### Your goal
Retype the line containing "diciembre 2024" and each later line through the end of the listing, exactly as written, with no other lines.
____ Raw data
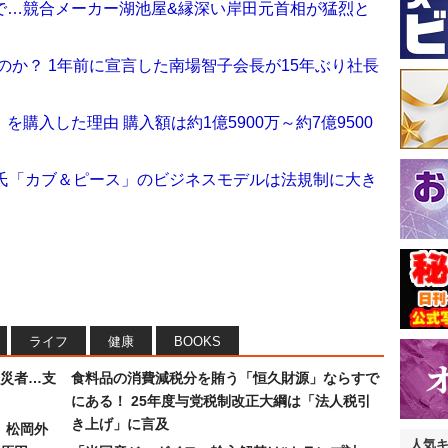
で…競合メーカー湖池屋&縁深い岸田元首相が猛烈と
きるのか？ 1年前に宣言した南場智子会長が15年ぶり社長
購入した理由 購入額は約1億5900万～約7億9500
作氏「カブ＆ピース」のビジネスモデルは法規制に大き
ライフ
健康
BOOKS
災者…支
食料品の消費減税分を賄う「恒久財源」ならすで
にある！ 25年度与党税制改正大綱は「法人税引
き上げ」に言及
）松岡外
人気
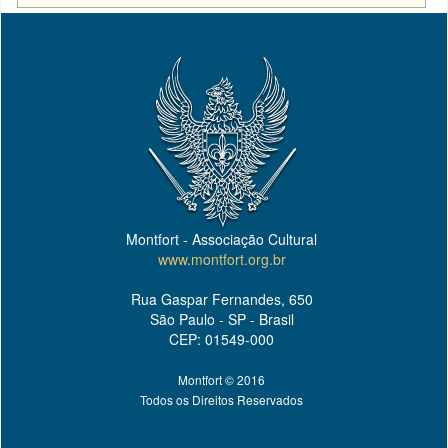
Montfort - Associação Cultural
www.montfort.org.br
Rua Gaspar Fernandes, 650
São Paulo - SP - Brasil
CEP: 01549-000
Montfort © 2016
Todos os Direitos Reservados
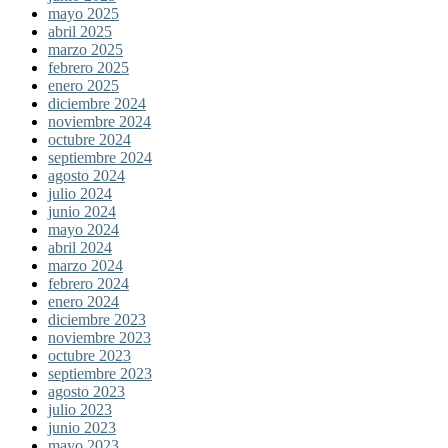
mayo 2025
abril 2025
marzo 2025
febrero 2025
enero 2025
diciembre 2024
noviembre 2024
octubre 2024
septiembre 2024
agosto 2024
julio 2024
junio 2024
mayo 2024
abril 2024
marzo 2024
febrero 2024
enero 2024
diciembre 2023
noviembre 2023
octubre 2023
septiembre 2023
agosto 2023
julio 2023
junio 2023
mayo 2023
________
### Finished exercise
diciembre 2024
noviembre 2024
octubre 2024
septiembre 2024
agosto 2024
julio 2024
junio 2024
mayo 2024
abril 2024
marzo 2024
febrero 2024
enero 2024
diciembre 2023
noviembre 2023
octubre 2023
septiembre 2023
agosto 2023
julio 2023
junio 2023
mayo 2023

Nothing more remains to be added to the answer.